TJ dá 24 horas para Botelho e Wilson explicarem aprovação de contas do Governo

TJ dá 24 horas para Botelho e Wilson explicarem aprovação de contas do Governo

A desembargadora do Tribunal de Justiça de Mato Grosso (TJMT), Maria Erotides Kneip determinou que o presidente da Assembleia Legislativa, Eduardo Botelho (DEM), e o deputado estadual, Wilson Santos (PSDB), presidente da Comissão de Fiscalização e Orçamento, apresentem explicações em 24 horas a respeito da aprovação das contas do ano de 2016 do governador Pedro Taques (PSDB) pela comissão.

A determinação tem origem no mandado de segurança impetrado pelo deputado estadual Zeca Viana (PDT), que questiona a validade da reunião em que as contas de Taques foram aprovadas por três dos cinco membros da comissão.

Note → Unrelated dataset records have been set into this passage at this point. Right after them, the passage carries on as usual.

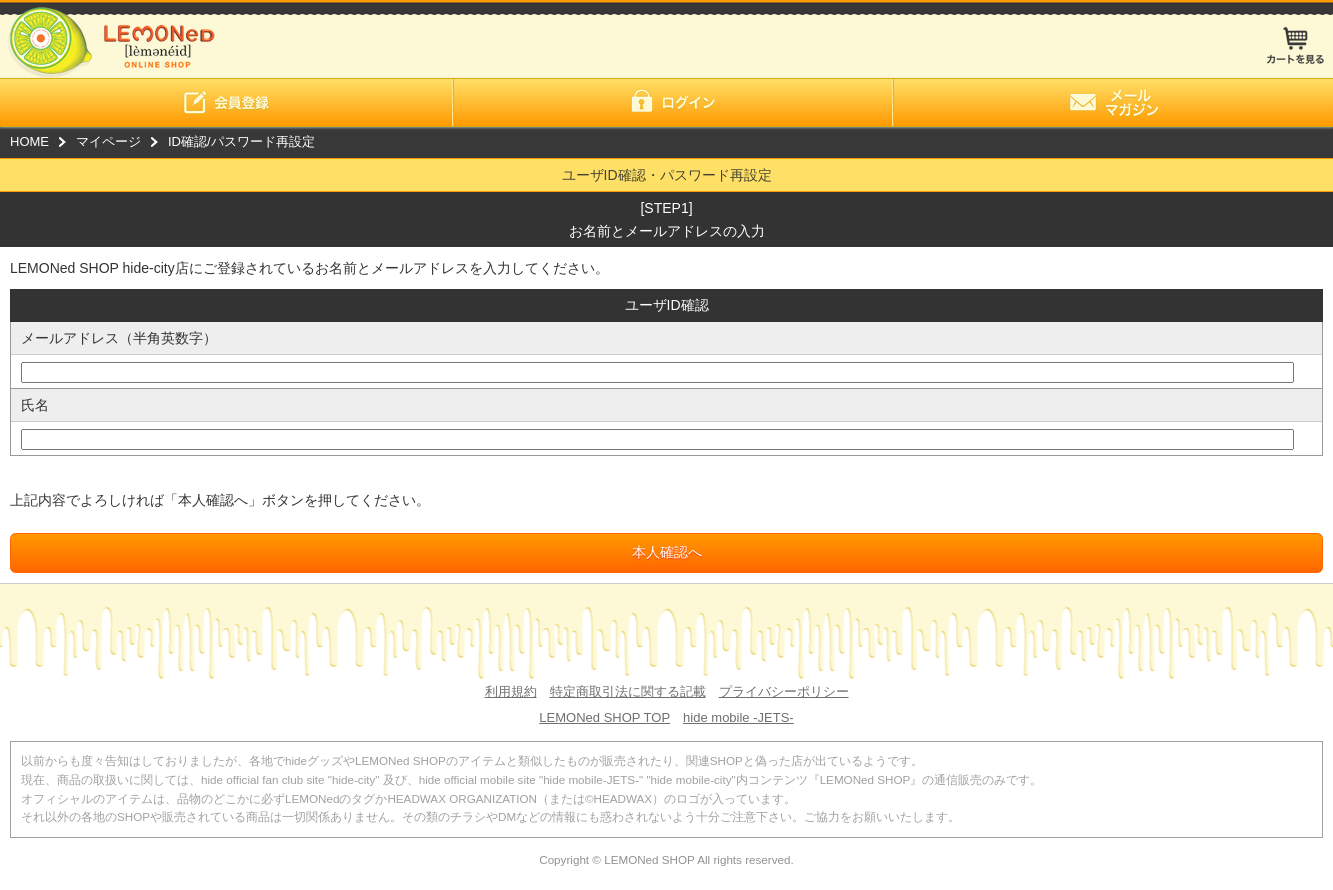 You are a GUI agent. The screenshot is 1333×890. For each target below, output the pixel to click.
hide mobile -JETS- (738, 717)
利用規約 (511, 691)
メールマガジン (1113, 102)
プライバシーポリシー (784, 691)
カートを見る (1295, 45)
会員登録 (226, 102)
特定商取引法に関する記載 (628, 691)
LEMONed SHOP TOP (604, 717)
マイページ (108, 141)
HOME (29, 141)
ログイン (673, 102)
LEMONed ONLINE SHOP (107, 39) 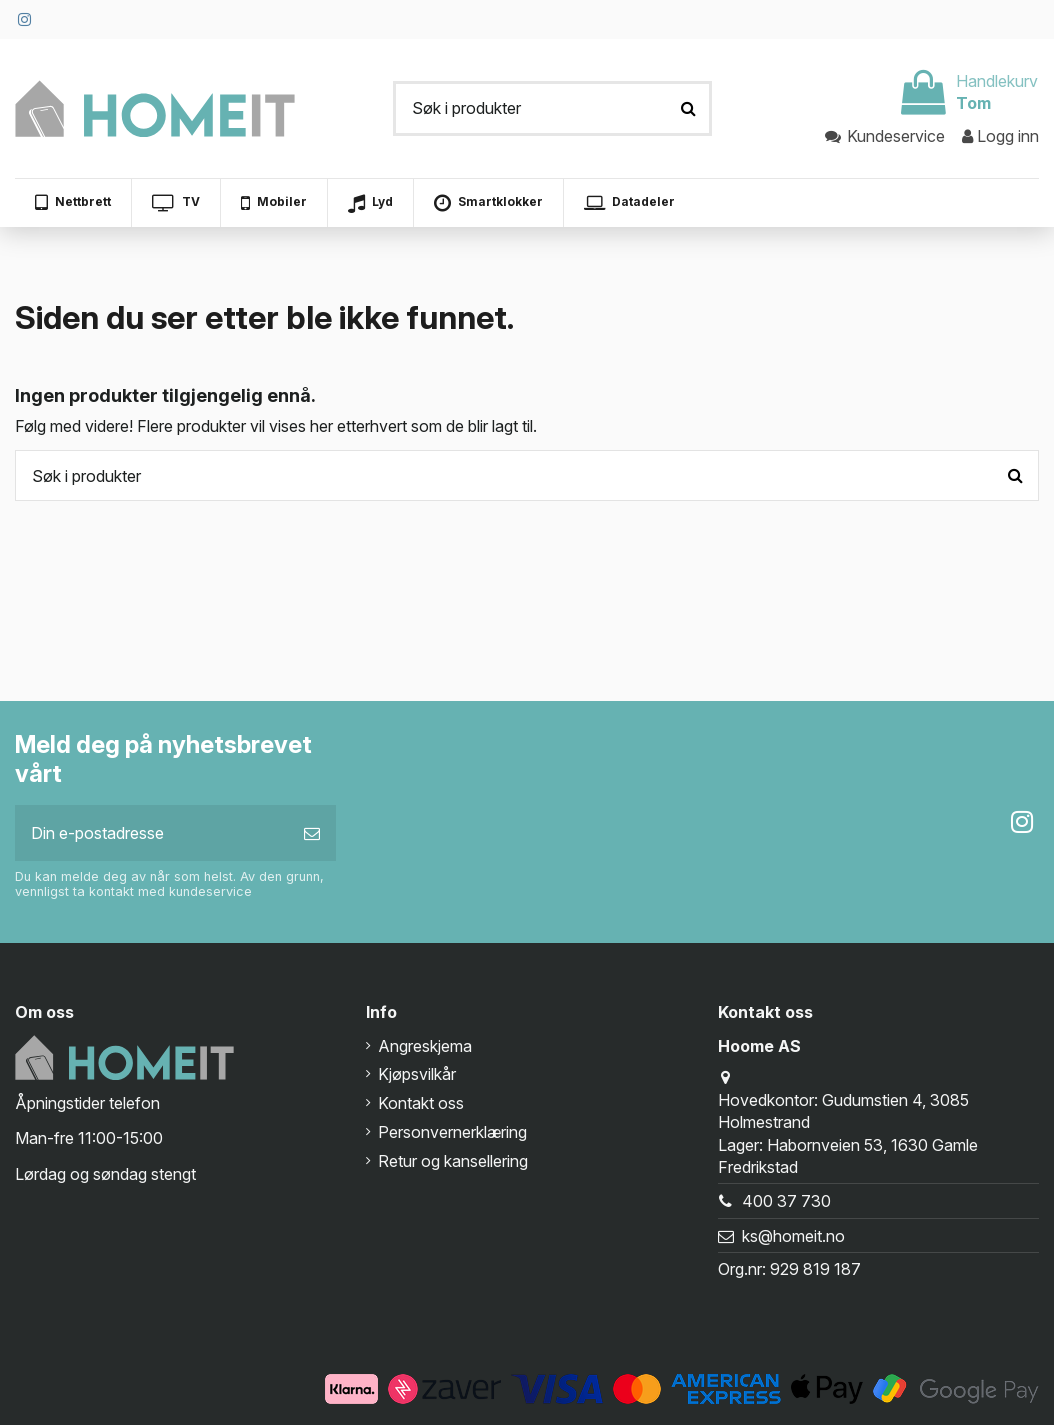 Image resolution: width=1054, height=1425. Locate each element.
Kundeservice (886, 136)
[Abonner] (312, 833)
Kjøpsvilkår (417, 1074)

O parlamentar argumentou que a aprovação das contas “ocorreu em reunião extraordinária, em regime de urgência, em contrariedade ao Regimento Interno da Casa de Leis, sem a análise do processo físico na Comissão de Fiscalização e Acompanhamento da Execução Orçamentária – CFAEO, após ter apresentado voto técnico pela reprovação das contas e tendo o Dep. Silvano do Amaral, membro titular da CFAEO, requerido vistas dos autos, os quais sequer foram devolvidos fisicamente para a aludida sessão”.

A reunião da Comissão de Fiscalização e Orçamento foi realizada no dia 17 de abril e após análise do relatório do deputado Saturnino Masson (PSDB), as contas foram aprovadas por Wilson Santos e Dilmar Dal Bosco (DEM). Zeca Viana e Silvano Amaral (MDB) não compareceram.

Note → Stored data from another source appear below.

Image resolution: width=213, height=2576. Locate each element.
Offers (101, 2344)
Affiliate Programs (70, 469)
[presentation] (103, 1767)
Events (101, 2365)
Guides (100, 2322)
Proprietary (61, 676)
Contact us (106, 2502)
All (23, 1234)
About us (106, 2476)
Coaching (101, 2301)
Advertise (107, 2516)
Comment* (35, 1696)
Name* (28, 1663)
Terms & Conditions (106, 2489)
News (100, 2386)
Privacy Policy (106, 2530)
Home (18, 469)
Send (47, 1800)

Wilson disse, em sua defesa, ter feito a convocação para a reunião extraordinária durante sessão vespertina da Assembleia Legislativa do dia 11 de abril.

“A matéria está quase caducando na casa há quase 10 meses. A convocação da reunião extraordinária obedeceu rigorosamente o regimento interno, havia maioria e o relator fez a exposição do seu voto e houve votação então isso está superado. Eu não vejo prejuízo para Governo e sim para a imagem do Parlamento estadual que precisa ser mais ágil em um tempo ágio dos dias atuais é inadmissível um projeto adormecer nos escarninhos do Parlamento”, defendeu Wilson Santos, em entrevista para o , na semana passada.

Em sua análise do pedido de liminar, Maria Erotides ainda determinou a notificação das Procuradorias-Gerais da Assembleia e do Estado e já considerou que o ato tem caráter “tipicamente legislativo”.

Em que pese os argumentos apresentados pelo impetrante, entendo como imprescindível a prévia manifestação das autoridades acoimadas coatoras, porquanto trata-se, à princípio, de ato tipicamente legislativo”, escreveu a magistrada.